Я хотел совершить правильное действие, думает он, я хотел сделать всё, чтобы совершить самое правильное из всех действие, ведь все с таким почтением говорят о правильном действии, о человеке, который совершает правильное действие, но как же можно быть настолько жестокими, чтобы забыть о том, кто пытается совершить правильное действие, но его прерывают в самый неподходящий момент. Что нам делать с человеком, который вдруг начинает заикаться, с которым случается эпилептический припадок, простуда со смертельным исходом или которого предательски подводит память: пока еще светло, он не может вспомнить, как выглядит лев, и до того, как наступает настоящая темнота, берег заполоняют львы и подробнейшим образом демонстрируют, как они выглядят, и у него еще есть шанс совершить правильное действие, вырезать на белой скале изображение льва, но тут один из львов откусывает единственную правильную руку для единственно правильного действия, а потом все возвращается – теперь у него есть и рука, и воспоминание о льве, но уже слишком темно. Есть ли у него шанс на спасение? У него должен быть шанс на спасение, если в этой жизни вообще бывают спасения или крушения. Возможно, на самом деле не существует ни того ни другого. Почему мы вообще обречены на гибель, и как должна произойти эта гибель, если мы не верим в существование некого высшего наказующего существа, хотя его наличие вполне соответствовало бы нашему аморальному миропорядку, – мало того что мы обречены на мучения и радости при жизни, нам предстоит встретиться с ними и после смерти. Такое положение вещей прекрасно дополнит наше представление о Юстиции миропорядка, придаст выражение благородного страдания ее лицу и закроет его, искаженное от удовольствия, суровой железной маской.

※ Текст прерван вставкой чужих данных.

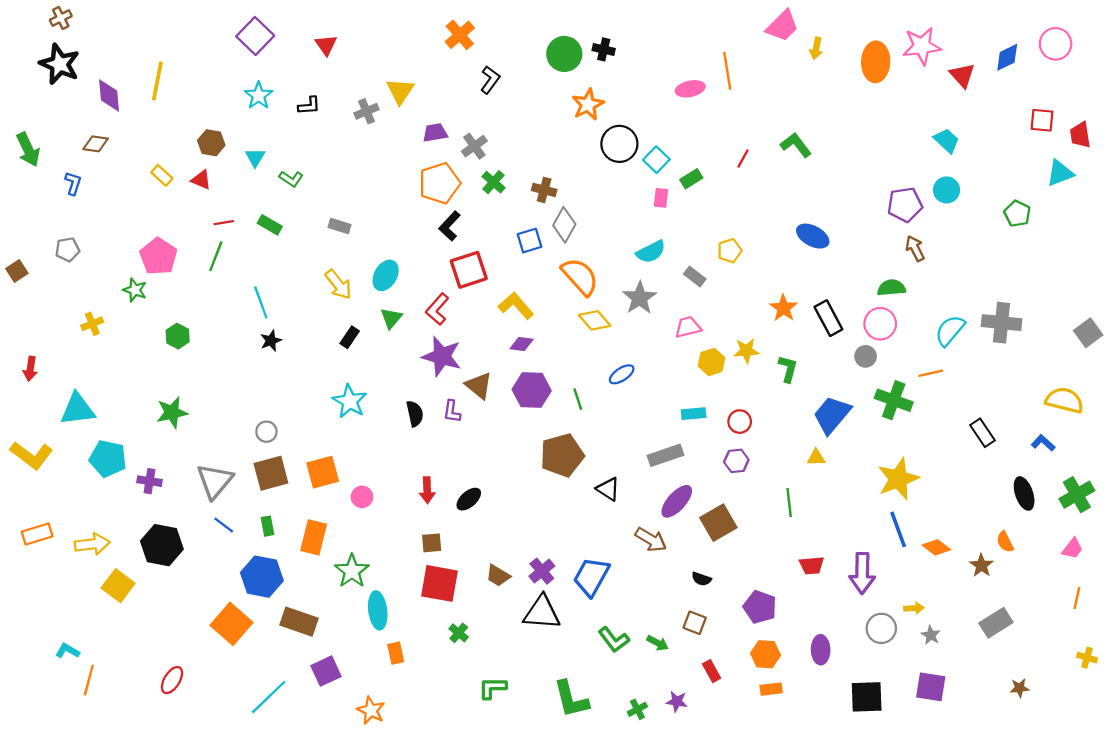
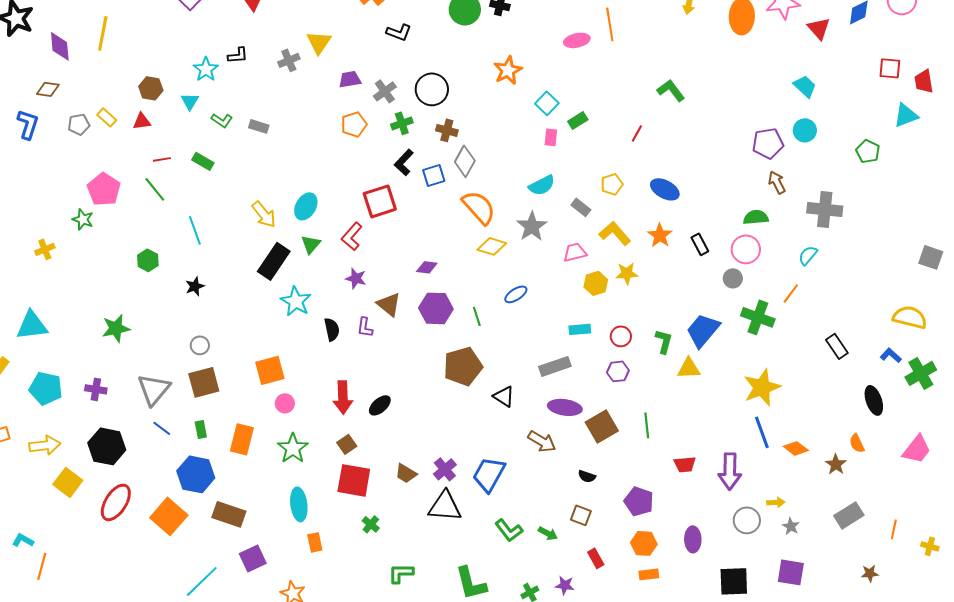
black L-shape: (490, 80) -> (399, 32), turned 75
cyan star: (259, 96) -> (206, 69), moved
orange star: (588, 105) -> (508, 70), moved
black circle: (619, 144) -> (432, 89), moved
red line: (743, 158) -> (637, 133), moved
red triangle: (201, 180) -> (142, 121), turned -30
green cross: (493, 182) -> (402, 123), turned 30
blue L-shape: (73, 183) -> (28, 124), size x1.4
orange pentagon: (440, 183) -> (354, 124), size x0.7
gray rectangle: (339, 226) -> (259, 126), moved
black L-shape: (450, 226) -> (404, 162), moved
blue ellipse: (813, 236) -> (665, 189), moved
gray pentagon: (67, 250) -> (79, 124), moved
green line: (216, 256) -> (155, 189), turned -60
yellow L-shape: (516, 306) -> (615, 233), moved
black rectangle: (828, 318) -> (700, 244), size x0.7
yellow diamond: (595, 320) -> (492, 246), turned -32
gray cross: (1002, 323) -> (825, 209), moved
cyan semicircle: (950, 330) -> (808, 255), size x0.7
gray square: (1088, 333) -> (931, 257), turned -35
green hexagon: (178, 336) -> (148, 260), moved
black rectangle: (350, 337) -> (274, 261), size x1.8
black star: (271, 341) -> (195, 286), moved
purple star: (442, 356) -> (356, 278), size x0.6
green L-shape: (788, 369) -> (664, 341), moved
orange line: (931, 373) -> (791, 293), turned -40
cyan star: (350, 401) -> (296, 301), moved
yellow triangle: (816, 458) -> (689, 368), size x1.4
cyan pentagon: (108, 459) -> (46, 388), moved
orange square: (323, 472) -> (270, 370), moved
red arrow: (427, 490) -> (343, 397), size x1.4
green cross: (1077, 495) -> (921, 373), moved
purple ellipse: (677, 501) -> (565, 407), turned 56
green line: (789, 502) -> (647, 425), moved
brown square: (432, 543) -> (347, 444), turned -30
pink trapezoid: (1072, 549) -> (917, 449), size x1.5
green star: (352, 571) -> (293, 448), moved
orange line: (1077, 598) -> (894, 529), moved
red ellipse: (172, 680) -> (116, 502), moved, size x1.5

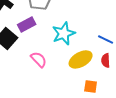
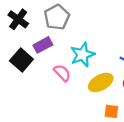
pink semicircle: (39, 59) -> (62, 73), moved

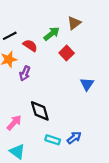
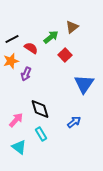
blue triangle: (87, 84) -> (84, 84), size x1.5
blue arrow: (74, 138) -> (74, 122), moved
cyan rectangle: (53, 140) -> (41, 134), moved, turned 40

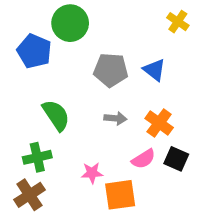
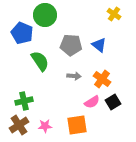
green semicircle: (56, 115) -> (40, 61), moved
black square: (176, 159) -> (113, 102), turned 35
pink star: (92, 173) -> (45, 126), moved

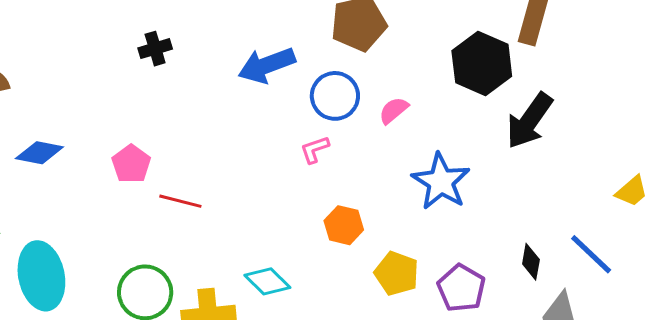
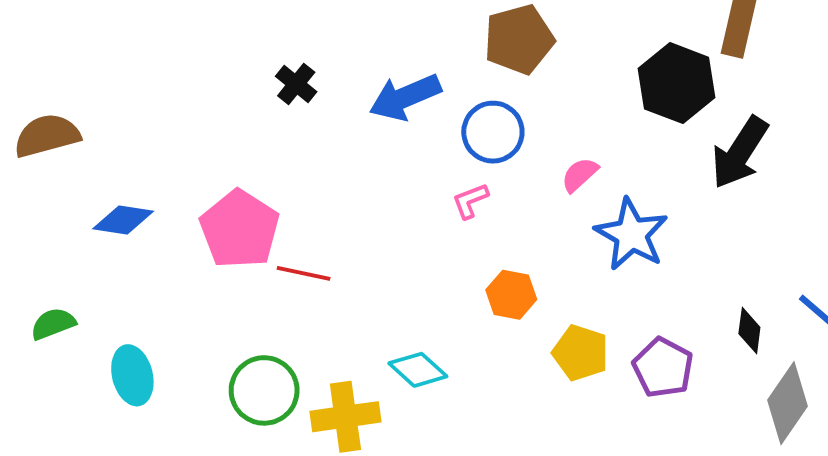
black cross: (155, 49) -> (296, 84), moved, turned -32
pink semicircle: (394, 110) -> (580, 175), moved
pink pentagon: (131, 164) -> (240, 229), size x1.6
cyan ellipse: (41, 276) -> (132, 375), size x0.7

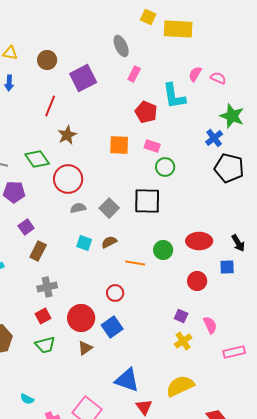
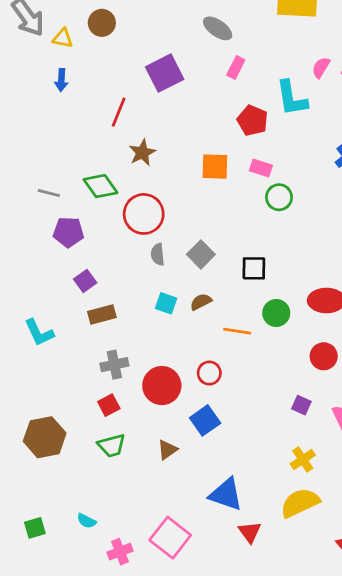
gray ellipse: (121, 46) -> (218, 28), turned -30
brown circle: (47, 60) -> (102, 23), moved
black square: (147, 201) -> (254, 268), moved, size x0.7
gray semicircle: (78, 208) -> (158, 254), turned -84
brown rectangle: (38, 251) -> (102, 314), turned 48
red circle: (81, 318) -> (162, 386), moved
yellow cross: (183, 341) -> (303, 460), moved

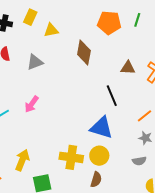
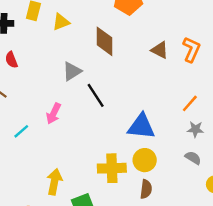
gray triangle: (35, 62) -> (72, 71), moved
brown triangle: (128, 68) -> (160, 50), turned 35
black line: (112, 96) -> (96, 95), moved
gray semicircle: (139, 161) -> (193, 158), turned -128

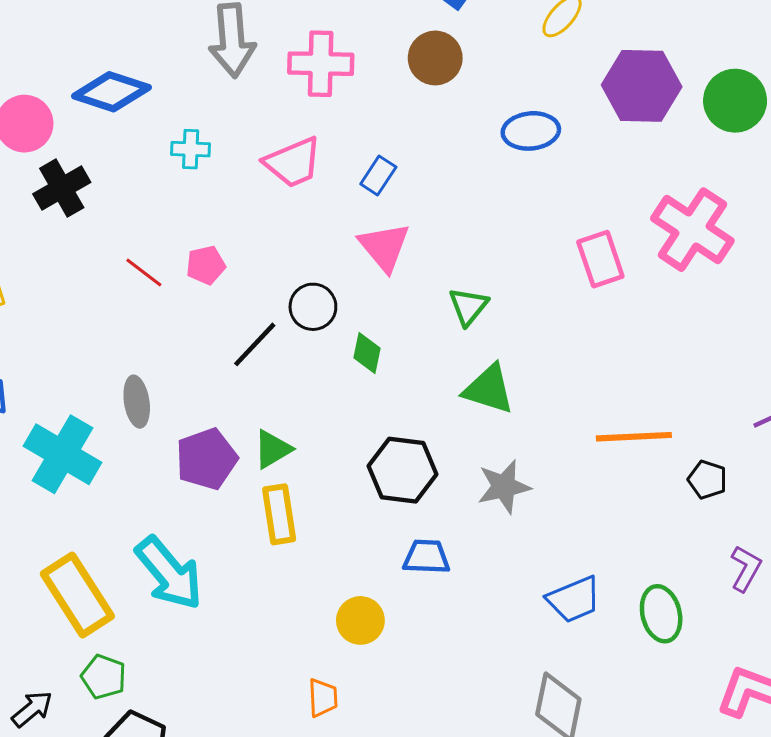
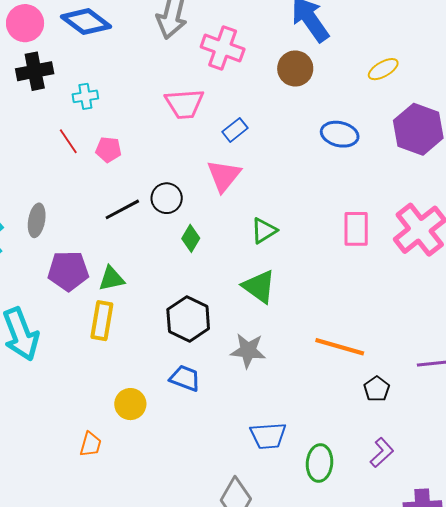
cyan cross: (191, 149) -> (85, 96), moved, turned -30

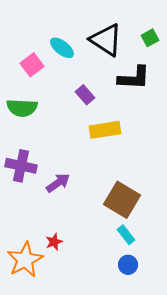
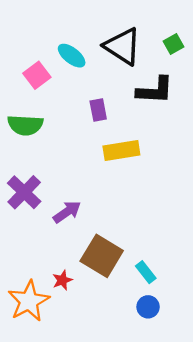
purple rectangle: (85, 95) -> (98, 110), turned 30
purple cross: (21, 166) -> (24, 192), turned 32
brown square: (122, 200) -> (102, 256), moved

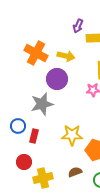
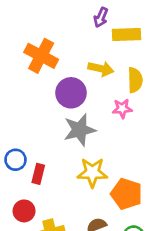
yellow arrow: (66, 56) -> (101, 69), moved
gray star: (42, 104) -> (80, 130), moved

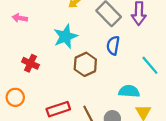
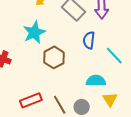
blue semicircle: (113, 45) -> (89, 40), moved

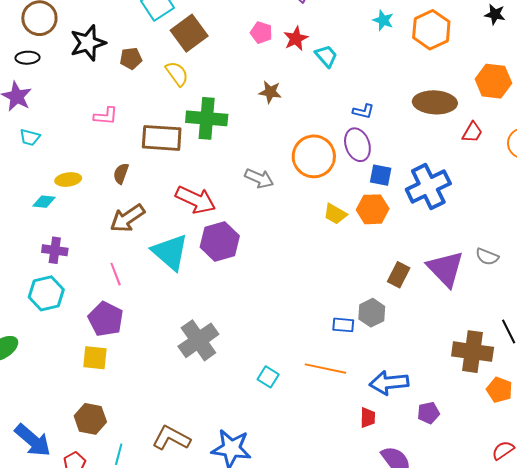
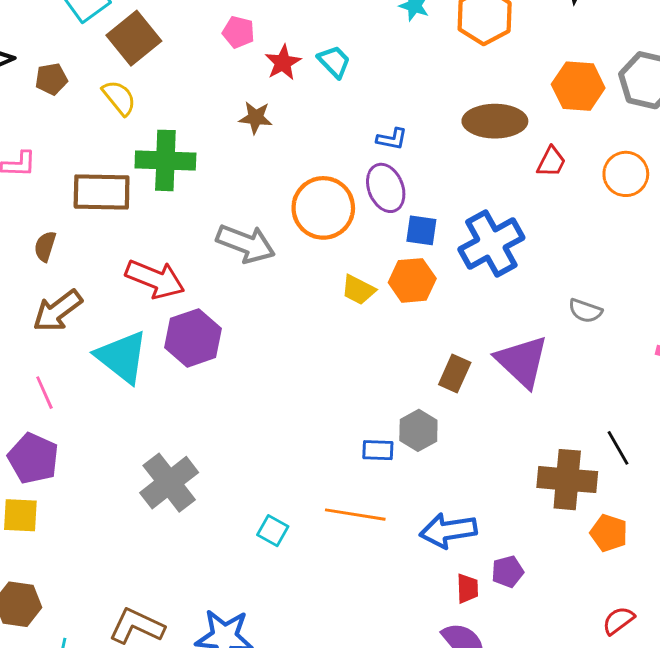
red star: (296, 39) -> (283, 63), moved
gray arrow: (259, 178) -> (246, 244), size x1.4
gray semicircle: (487, 257) -> (585, 311), moved
red trapezoid: (368, 418) -> (467, 588), moved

Только настоящий садист может считать, что нас будут судить по количеству правильных и неправильных поступков, поскольку лишь малая толика из всех наших действий зависит от нашего выбора. Слепой случай, отличающийся от слепого правосудия лишь отсутствием повязки на глазах, заставляет нас начинать и заканчивать наши действия, и есть лишь одно, что мы можем, что мы должны, что мы просто обязаны сделать в силу того, что как бы мы ни отрицали наличие совести, она у нас все-таки есть, – следовать своему направлению, с упорством и настойчивостью, не сбиваясь с избранного пути, но при этом держать глаза широко открытыми и хорошо понимать, что наша цель чаще всего иллюзорна и что важно именно направление, поскольку лишь его мы можем контролировать всеми силами нашего жалкого Я. Осознанность, именно осознанность, открытые глаза, без страха созерцающие жуткое положение, в котором мы очутились, – вот что должно стать нашей путеводной звездой, нашим единственным компасом, компасом, задающим направление, ибо если нет компаса – то нет и направления. Но если я поверю в направление, то мне придется усомниться во всех этих разговорах о добре и зле, поскольку внутри одного и того же в целом удачно выбранного направления текут потоки и добра, и зла.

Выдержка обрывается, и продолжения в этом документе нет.